New Prague museum transports visitors back to 1970s and ‘80s Czechoslovakia
A new museum opened this week in Prague’s Kotva department store, depicting the way of life in 1970s and ‘80s Czechoslovakia. Called Retro Museum Prague, it takes the visitors through a typical communist-style apartment but also explores the designs and trends of the era.
The creators of the new Retro Museum Prague could hardly find a more suitable venue than the Kotva department store, built in the first half of the 1970s. The Brutalist building, designed by the architects Věra and Vladimír Machonin, has since been declared a national cultural monument.
Now its entire fourth floor, covering an area of over 2,000 square meters, has been transformed into a museum, which literally transports the visitors back in time, to the last two decades of Communist Czechoslovakia.
The museum takes the visitors through a typical communist-style apartment to show them how the vast majority of people lived and the objects of daily use they were surrounded by, from glassware and porcelain sets to hygiene products, toys, and household appliances.

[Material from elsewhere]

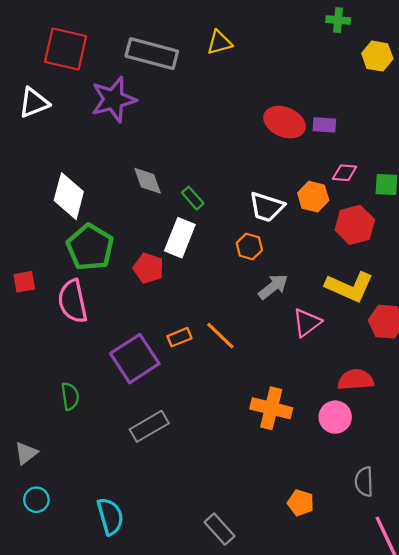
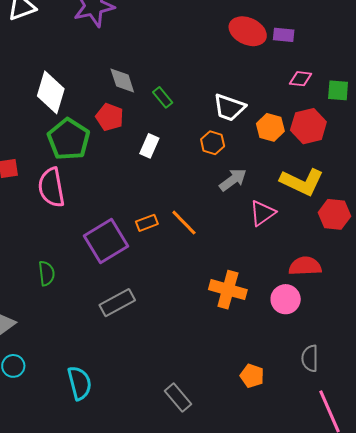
orange hexagon: (313, 197) -> (270, 127), moved
white rectangle: (180, 238) -> (149, 146), moved, size x0.7
red pentagon: (148, 268) -> (110, 117), moved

There is also a typical school classroom with a portrait of the then president Gustav Husák or a shop sporting goods with authentic packaging. Emma Sommerová, the exhibition’s curator, explains how they put together the entire collection, featuring around 12,000 items:
“Most of the items in the Retro Museum are donations. A few years ago, we organised a Retro exhibition at Prague’s Dancing House, which was a great success, and since then we started collecting the items with the idea of starting a museum.

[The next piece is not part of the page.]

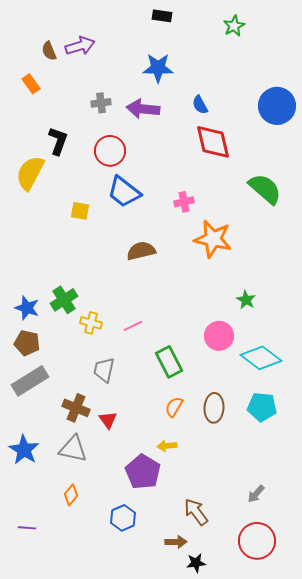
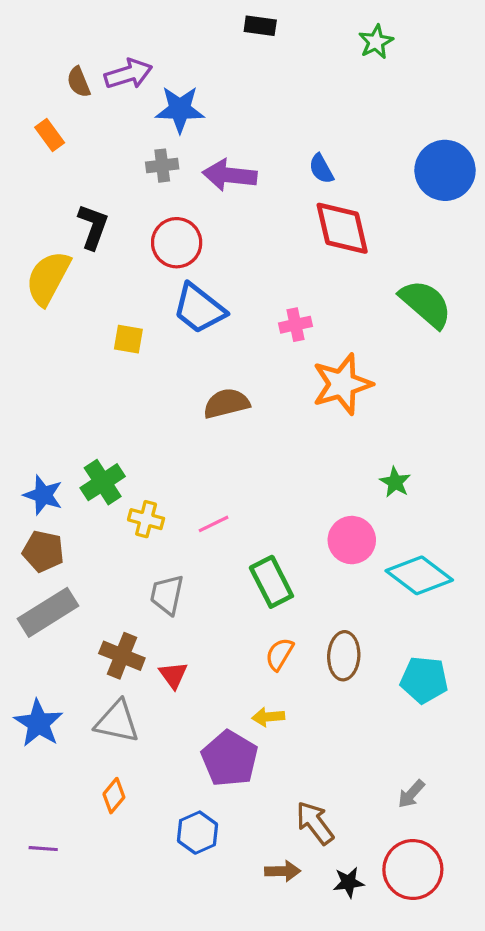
blue star: (158, 68) -> (180, 109), moved
orange star: (213, 239) -> (342, 384), turned -30
cyan pentagon: (262, 407) -> (424, 680), moved
black star: (196, 563) -> (349, 882), moved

“Most of them were amassed over the past four years. What is also important to say is that what you see here is about half of the overall amount we have collected.”
While the Retro Museum definitely draws on the feeling of nostalgia felt by the older generation of Czechs who grew up in the era, its director Robert Vůjtek says young people and foreign visitors should also get something out of it.
Apart from showcasing the objects of daily life, the museum also presents how people in the era of the so-called normalization dressed, what they ate and how they spent their free time.
It also includes a section dedicated to the role of the dissent and communist propaganda. One of the items on display is a bugging device used by the communist-era secret police:
“The bugging device looked like a lighter so that the foreign guests wouldn’t notice anything. The lighter was functional and was connected with a short cable with the underground of the Jalta Hotel, where there was a switchboard. Almost every room in the Jalta Hotel was bugged at the time.”
Retro Museum Prague has also launched a public crowdfunding campaign where people can contribute towards its completion. They can buy a ticket or purchase one of the many rewards, which include, among other things, the original Kotva saleswomen’s aprons worn in the 1970s and ‘80s.